Marisa, amodorrada y conteniendo el enfado, suplicó:
–Sí –y se dio la vuelta dentro de las mantas.
–Pero –añadió molesto Delfino–, ¿las pusiste en su sitio? No quiero tener que subir a por ellas otra vez.
– Sí –repuso ella otra vez, reacomodándose en el almohadón.
–Sí, qué –siguió Delfino, mientras acababa de vestirse–: ¿las dejaste junto a la puerta o siguen en el armario?
Como Marisa ya no le contestara, él continuó:
–Ya lo has oído, que iba a nevar como no habíamos visto tú y yo en nuestra puta vida. Tú menos porque eres mucho más joven que yo, siempre y cuando el certificado de nacimiento sea auténtico, que en tu pueblo sabrá Dios si miran siquiera los libros cuando tienen que expedir una partida de bautismo. Espero que también me hayas puesto las botas junto al radiador, que de unos días para acá…
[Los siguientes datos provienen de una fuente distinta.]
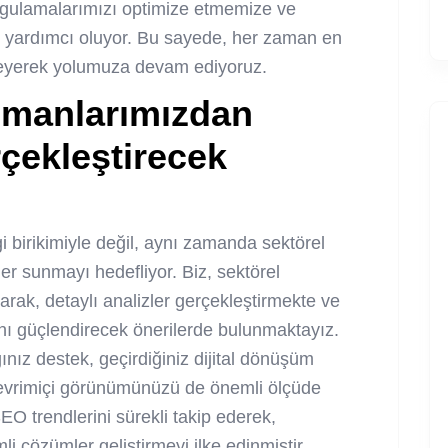
ygulamalarımızı optimize etmemize ve
e yardımcı oluyor. Bu sayede, her zaman en
mseyerek yolumuza devam ediyoruz.
manlarımızdan
rçekleştirecek
i birikimiyle değil, aynı zamanda sektörel
er sunmayı hedefliyor. Biz, sektörel
rak, detaylı analizler gerçekleştirmekte ve
ğını güçlendirecek önerilerde bulunmaktayız.
ız destek, geçirdiğiniz dijital dönüşüm
 çevrimiçi görünümünüzü de önemli ölçüde
EO trendlerini sürekli takip ederek,
mli çözümler geliştirmeyi ilke edinmiştir.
Delfino bajó las escaleras mascullando si no se habrían reventado las tuberías con el hielo, si no tendría que pegarse media hora a la llave del arranque del coche. “¿Y la sal?” se preguntó, “¿la habrán echado ya para estas horas?”
Días como estos, en Valladolid, son sumamente sombríos y helados, pero alguien como Delfino logra oscurecerlos siempre un poco más con su mal humor.